MUI memberikan Taujihat atau arahan agar Sholat Idul Adha
tetap dilaksanakan sesuai tuntunan syari'at tanpa meninggalkan protokol
kesehatan yang diperketat.
"Sholat berjamaah dilakukan sesuai tuntunan Rasulullah
SAW yaitu dengan merapatkan shaf, namun pelaksanaan kegiatan lainnya seperti
dalam mendengarkan khutbah, dilakukan dengan menjaga jarak serta memakai
masker," katanya.
Kepada pengurus masjid atau panitia penyelenggara hari raya
Idul Adha, agar membentuk tim relawan yang bertugas untuk mengawasi penerapan
protokol kesehatan pencegahan penularan COVID-19, serta menyediakan masker
sebagai antisipasi jika ada jamaah yang terlupa membawa masker.

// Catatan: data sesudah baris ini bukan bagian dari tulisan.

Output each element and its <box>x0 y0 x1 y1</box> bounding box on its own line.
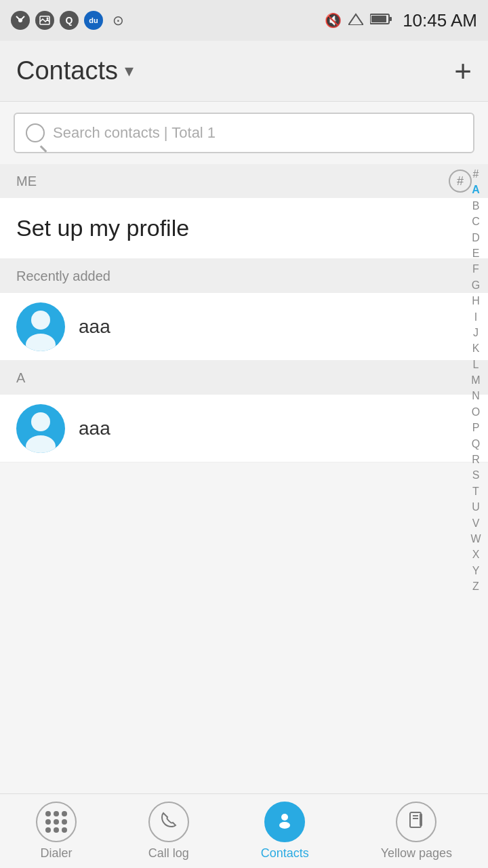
status-bar: Q du ⊙ 🔇 10:45 AM <box>0 0 488 41</box>
alpha-L[interactable]: L <box>464 357 488 372</box>
contacts-icon-wrap <box>264 802 305 842</box>
svg-point-2 <box>47 18 49 20</box>
a-section-header: A <box>0 361 488 395</box>
avatar <box>16 302 65 351</box>
contact-name: aaa <box>79 418 110 439</box>
svg-rect-16 <box>420 814 422 826</box>
contact-name: aaa <box>79 316 110 338</box>
svg-point-11 <box>281 814 288 821</box>
svg-point-10 <box>26 435 56 453</box>
status-time: 10:45 AM <box>403 10 477 31</box>
person-icon <box>275 810 294 834</box>
recently-added-contact-aaa[interactable]: aaa <box>0 293 488 361</box>
alpha-B[interactable]: B <box>464 199 488 214</box>
nav-dialer[interactable]: Dialer <box>36 802 77 861</box>
svg-rect-14 <box>413 815 418 816</box>
dialer-grid-icon <box>45 811 67 833</box>
svg-point-7 <box>31 311 50 330</box>
page-title: Contacts <box>16 56 118 85</box>
content-area: ME # Set up my profile Recently added aa… <box>0 164 488 793</box>
svg-rect-6 <box>371 16 386 22</box>
yellow-pages-icon-wrap <box>396 802 436 842</box>
profile-setup[interactable]: Set up my profile <box>0 198 488 259</box>
me-section-header: ME # <box>0 164 488 198</box>
alpha-F[interactable]: F <box>464 262 488 277</box>
battery-icon <box>370 13 392 28</box>
call-log-icon-wrap <box>148 802 189 842</box>
alpha-Q[interactable]: Q <box>464 437 488 452</box>
alpha-N[interactable]: N <box>464 389 488 403</box>
search-container: Search contacts | Total 1 <box>0 102 488 164</box>
status-right: 🔇 10:45 AM <box>325 10 477 31</box>
search-box[interactable]: Search contacts | Total 1 <box>14 113 474 153</box>
recently-added-label: Recently added <box>16 269 110 284</box>
alpha-Y[interactable]: Y <box>464 564 488 578</box>
du-icon: du <box>84 11 103 30</box>
svg-point-12 <box>279 822 290 829</box>
book-icon <box>407 811 425 833</box>
svg-rect-13 <box>410 812 421 827</box>
call-log-label: Call log <box>148 846 189 861</box>
header: Contacts ▾ + <box>0 41 488 102</box>
gallery-icon <box>35 11 54 30</box>
alpha-W[interactable]: W <box>464 532 488 547</box>
a-contact-aaa[interactable]: aaa <box>0 395 488 462</box>
profile-setup-text: Set up my profile <box>16 215 189 241</box>
alpha-hash[interactable]: # <box>464 167 488 182</box>
alpha-P[interactable]: P <box>464 420 488 435</box>
contacts-label: Contacts <box>261 846 309 861</box>
alpha-K[interactable]: K <box>464 341 488 356</box>
alpha-D[interactable]: D <box>464 231 488 245</box>
svg-marker-3 <box>348 14 363 25</box>
alpha-U[interactable]: U <box>464 500 488 515</box>
bottom-nav: Dialer Call log Contacts <box>0 793 488 868</box>
dialer-icon-wrap <box>36 802 77 842</box>
alpha-M[interactable]: M <box>464 373 488 388</box>
alpha-S[interactable]: S <box>464 468 488 483</box>
dropdown-chevron[interactable]: ▾ <box>125 60 134 81</box>
avatar <box>16 404 65 453</box>
alpha-H[interactable]: H <box>464 294 488 309</box>
svg-point-9 <box>31 412 50 431</box>
search-placeholder: Search contacts | Total 1 <box>53 124 216 142</box>
nav-contacts[interactable]: Contacts <box>261 802 309 861</box>
a-label: A <box>16 370 25 386</box>
header-title[interactable]: Contacts ▾ <box>16 56 134 85</box>
recently-added-header: Recently added <box>0 259 488 293</box>
alpha-X[interactable]: X <box>464 547 488 562</box>
alpha-O[interactable]: O <box>464 405 488 420</box>
status-icons: Q du ⊙ <box>11 11 127 30</box>
alpha-J[interactable]: J <box>464 326 488 340</box>
alpha-R[interactable]: R <box>464 452 488 467</box>
yellow-pages-label: Yellow pages <box>381 846 452 861</box>
svg-rect-5 <box>389 17 392 21</box>
me-label: ME <box>16 174 37 189</box>
phone-icon <box>159 810 178 834</box>
alpha-T[interactable]: T <box>464 484 488 499</box>
alpha-index: # A B C D E F G H I J K L M N O P Q R S … <box>464 164 488 793</box>
recorder-icon: Q <box>60 11 79 30</box>
nav-yellow-pages[interactable]: Yellow pages <box>381 802 452 861</box>
alpha-A[interactable]: A <box>464 182 488 197</box>
nav-call-log[interactable]: Call log <box>148 802 189 861</box>
alpha-V[interactable]: V <box>464 516 488 531</box>
signal-icon <box>348 13 363 28</box>
add-contact-button[interactable]: + <box>454 56 472 86</box>
svg-rect-15 <box>413 818 418 819</box>
alpha-G[interactable]: G <box>464 278 488 293</box>
svg-point-8 <box>26 334 56 351</box>
alpha-Z[interactable]: Z <box>464 579 488 594</box>
mute-icon: 🔇 <box>325 12 342 28</box>
alpha-E[interactable]: E <box>464 246 488 261</box>
alpha-C[interactable]: C <box>464 214 488 229</box>
dialer-label: Dialer <box>40 846 72 861</box>
alpha-I[interactable]: I <box>464 310 488 325</box>
upload-icon: ⊙ <box>108 11 127 30</box>
wireless-icon <box>11 11 30 30</box>
search-icon <box>26 123 45 142</box>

"Agar jangan sampai kegiatan ibadah menimbulkan sikap
memandang enteng kondisi wabah yang sedang terjadi, maka kegiatan berjamaah
yang dilakukan oleh kaum muslimin, baik di masjid maupun di luar masjid, begitu
pula di tempat-tempat berhimpunnya masyarakat, harus dengan tetap menjalankan
protokol kesehatan secara disiplin. Termasuk dalam protokol kesehatan itu
adalah menjaga jarak di saat berada di dalam masjid kecuali ketika menunaikan
salat berjamaah," katanya.
Seperti diketahui, PPKM Darurat akan diterapkan di luar Jawa
dan Bali. Di Sumbar, daerah yang menerapkan PPKM Darurat adalah Padang Panjang,
Bukittinggi, dan Padang.
Berikut isi Maklumat, Taujihat, dan Tausiyah MUI Sumbar
I. Maklumat
1. Memperhatikan peningkatan angka penyebaran Covid-19 di
beberapa tempat di Sumatera Barat, maka semua pihak dituntut agar disiplin
menjalankan protokol kesehatan yang ketat dalam berbagai kegiatan, bukan hanya
di rumah ibadah saja, namun juga di tempat-tempat berhimpun lainnya yang
berpotensi terjadinya "kerumunan" banyak orang lainnya, seperti di
pasar, mall, rumah makan/restoran, dan tempat-tempat wisata. Kepada
penyelenggara kegiatan yang mengakibatkan berkumpulnya orang banyak, agar
menegakkan protokol kesehatan dan menyediakan sarana pencegahan penularan
Covid-19 seperti alat cuci tangan, hand sanitizer, masker atau alat lainnya.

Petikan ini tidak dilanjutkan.